Okada Yoshifumi, Sahara Takehiko, Mitsubayashi Hikaru, Ohgiya Satoru, Nagashima Tomomasa
Satellite Venture Business Laboratory, Muroran Institute of Technology, 27-1 Mizumoto-cho, Muroran, Hokkaido 050-8585, Japan.
Artif Intell Med. 2005 Sep-Oct;35(1-2):171-83. doi: 10.1016/j.artmed.2005.02.007.
DNA microarray technology has made it possible to determine the expression levels of thousands of genes in parallel under multiple experimental conditions. Genome-wide analyses using DNA microarrays make a great contribution to the exploration of the dynamic state of genetic networks, and further lead to the development of new disease diagnosis technologies. An important step in the analysis of gene expression data is to classify genes with similar expression patterns into the same groups. To this end, hierarchical clustering algorithms have been widely used. Major advantages of hierarchical clustering algorithms are that investigators do not need to specify the number of clusters in advance and results are presented visually in the form of a dendrogram. However, since traditional hierarchical clustering methods simply provide results on the statistical characteristics of expression data, biological interpretations of the resulting clusters are not easy, and it requires laborious tasks to unveil hidden biological processes regulated by members in the clusters. Therefore, it has been a very difficult routine for experts.

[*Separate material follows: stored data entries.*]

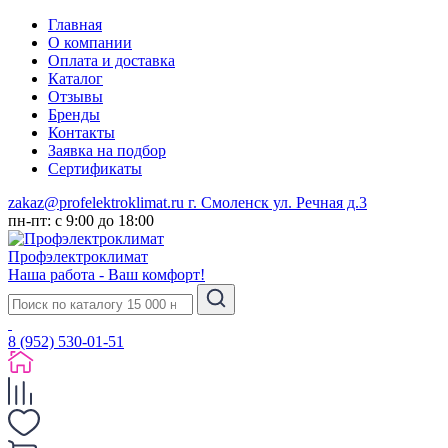
Главная
О компании
Оплата и доставка
Каталог
Отзывы
Бренды
Контакты
Заявка на подбор
Сертификаты
zakaz@profelektroklimat.ru
г. Смоленск ул. Речная д.3
пн-пт: с 9:00 до 18:00
Проф
электро
климат
Наша работа - Ваш комфорт!
8 (952) 530-01-51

Here, we propose a novel algorithm in which cluster boundaries are determined by referring to functional annotations stored in genome databases.

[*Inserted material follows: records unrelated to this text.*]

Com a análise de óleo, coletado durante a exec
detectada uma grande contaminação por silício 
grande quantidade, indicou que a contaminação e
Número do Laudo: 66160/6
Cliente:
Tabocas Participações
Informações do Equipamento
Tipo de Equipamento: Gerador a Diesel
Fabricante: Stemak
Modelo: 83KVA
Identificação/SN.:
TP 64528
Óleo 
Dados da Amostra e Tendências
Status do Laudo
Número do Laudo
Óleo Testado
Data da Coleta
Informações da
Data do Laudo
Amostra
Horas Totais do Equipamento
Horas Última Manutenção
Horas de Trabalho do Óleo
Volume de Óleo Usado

The algorithm first performs hierarchical clustering of gene expression profiles. Then, the cluster boundaries are determined by the Variance Inflation Factor among the Gene Function Vectors, which represents distributions of gene functions in each cluster. Our algorithm automatically specifies a cutoff that leads to functionally independent agglomerations of genes on the dendrogram derived from similarities among gene expression patterns. Finally, each cluster is annotated according to dominant gene functions within the respective cluster.

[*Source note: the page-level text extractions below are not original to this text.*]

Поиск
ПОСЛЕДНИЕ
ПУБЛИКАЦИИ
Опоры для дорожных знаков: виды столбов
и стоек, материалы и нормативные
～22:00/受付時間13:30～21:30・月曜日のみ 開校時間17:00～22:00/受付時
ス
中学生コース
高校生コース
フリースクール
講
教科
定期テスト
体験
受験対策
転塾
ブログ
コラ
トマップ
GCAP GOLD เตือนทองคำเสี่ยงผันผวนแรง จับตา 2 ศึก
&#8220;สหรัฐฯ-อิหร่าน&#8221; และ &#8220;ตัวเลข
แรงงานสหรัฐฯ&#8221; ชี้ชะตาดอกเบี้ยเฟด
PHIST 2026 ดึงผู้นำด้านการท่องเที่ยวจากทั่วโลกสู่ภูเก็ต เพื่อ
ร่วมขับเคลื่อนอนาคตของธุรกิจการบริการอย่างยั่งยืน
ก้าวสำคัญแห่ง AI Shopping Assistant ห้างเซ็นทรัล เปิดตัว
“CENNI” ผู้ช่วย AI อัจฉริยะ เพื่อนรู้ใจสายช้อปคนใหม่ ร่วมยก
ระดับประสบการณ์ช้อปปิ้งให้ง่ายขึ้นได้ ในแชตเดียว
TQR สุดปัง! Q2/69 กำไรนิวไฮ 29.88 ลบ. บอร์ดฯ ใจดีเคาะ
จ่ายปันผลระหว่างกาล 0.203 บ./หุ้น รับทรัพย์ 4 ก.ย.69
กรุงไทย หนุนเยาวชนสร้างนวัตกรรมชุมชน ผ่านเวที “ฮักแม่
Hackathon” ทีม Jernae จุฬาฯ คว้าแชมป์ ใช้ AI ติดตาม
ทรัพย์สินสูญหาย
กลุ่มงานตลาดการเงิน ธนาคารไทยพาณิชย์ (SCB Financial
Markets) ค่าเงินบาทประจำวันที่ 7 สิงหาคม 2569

In this paper, we apply our algorithm to two gene expression datasets related to cell cycle and cold stress response in budding yeast Saccharomyces cerevisiae. As a result, we show that the algorithm enables us to recognize cluster boundaries characterizing fundamental biological processes such as the Early G1, Late G1, S, G2 and M phases in cell cycles, and also provides novel annotation information that has not been obtained by traditional hierarchical clustering methods. In addition, using formal cluster validity indices, high validity of our algorithm is verified by the comparison through other popular clustering algorithms, K-means, self-organizing map and AutoClass.
DNA微阵列技术使得在多种实验条件下并行测定数千个基因的表达水平成为可能。使用DNA微阵列进行全基因组分析对探索遗传网络的动态状态有很大贡献,并进一步推动了新疾病诊断技术的发展。基因表达数据分析中的一个重要步骤是将具有相似表达模式的基因分类到同一组中。为此,层次聚类算法已被广泛使用。层次聚类算法的主要优点是研究人员无需预先指定聚类数量,并且结果以树状图的形式直观呈现。然而,由于传统的层次聚类方法仅提供关于表达数据统计特征的结果,对所得聚类进行生物学解释并不容易,并且需要费力的工作来揭示聚类中成员所调控的隐藏生物学过程。因此,这对专家来说一直是一项非常困难的常规工作。
在此,我们提出一种新颖的算法,其中聚类边界通过参考存储在基因组数据库中的功能注释来确定。
该算法首先对基因表达谱进行层次聚类。然后,通过基因功能向量之间的方差膨胀因子来确定聚类边界,该因子表示每个聚类中基因功能的分布。我们的算法会自动指定一个截止值,该截止值会导致基于基因表达模式相似性得出的树状图上基因的功能独立聚集。最后,根据各个聚类中占主导地位的基因功能对每个聚类进行注释。
在本文中,我们将我们的算法应用于与芽殖酵母酿酒酵母细胞周期和冷应激反应相关的两个基因表达数据集。结果表明,该算法使我们能够识别表征细胞周期中诸如G1早期、G1晚期、S期、G2期和M期等基本生物学过程的聚类边界,并且还提供了传统层次聚类方法未获得的新注释信息。此外,使用形式化的聚类有效性指标,通过与其他流行的聚类算法K均值、自组织映射和自动分类进行比较,验证了我们算法的高有效性。